## Task objective
I would like the entries transcribed word for word, please, with the pictures removed.

Extracted information below:

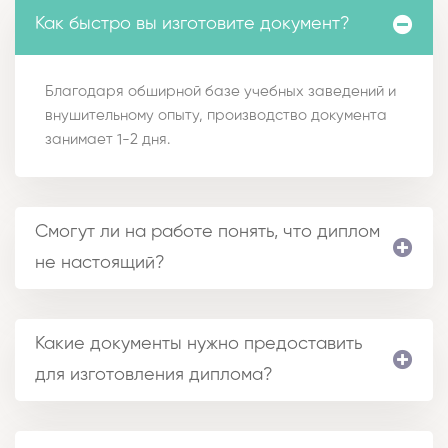
Как быстро вы изготовите документ?
Благодаря обширной базе учебных заведений и
внушительному опыту, производство документа
занимает 1-2 дня.
Смогут ли на работе понять, что диплом
не настоящий?
Какие документы нужно предоставить
для изготовления диплома?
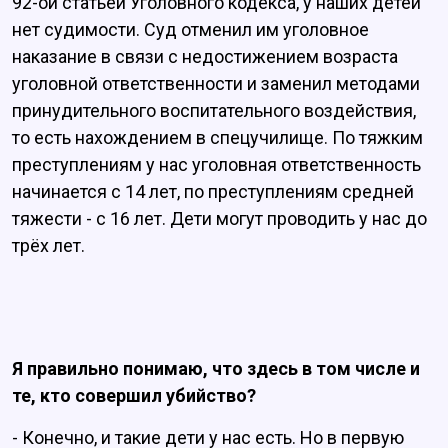
92-ой статьёй Уголовного кодекса, у наших детей
нет судимости. Суд отменил им уголовное
наказание в связи с недостижением возраста
уголовной ответственности и заменил методами
принудительного воспитательного воздействия,
то есть нахождением в спецучилище. По тяжким
преступлениям у нас уголовная ответственность
начинается с 14 лет, по преступлениям средней
тяжести - с 16 лет. Дети могут проводить у нас до
трёх лет.
Я правильно понимаю, что здесь в том числе и
те, кто совершил убийство?
- Конечно, и такие дети у нас есть. Но в первую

End of Extracted information.

## Result of the exercise
Как быстро вы изготовите документ?
Благодаря обширной базе учебных заведений и
внушительному опыту, производство документа
занимает 1-2 дня.
Смогут ли на работе понять, что диплом
не настоящий?
Какие документы нужно предоставить
для изготовления диплома?
92-ой статьёй Уголовного кодекса, у наших детей
нет судимости. Суд отменил им уголовное
наказание в связи с недостижением возраста
уголовной ответственности и заменил методами
принудительного воспитательного воздействия,
то есть нахождением в спецучилище. По тяжким
преступлениям у нас уголовная ответственность
начинается с 14 лет, по преступлениям средней
тяжести - с 16 лет. Дети могут проводить у нас до
трёх лет.
Я правильно понимаю, что здесь в том числе и
те, кто совершил убийство?
- Конечно, и такие дети у нас есть. Но в первую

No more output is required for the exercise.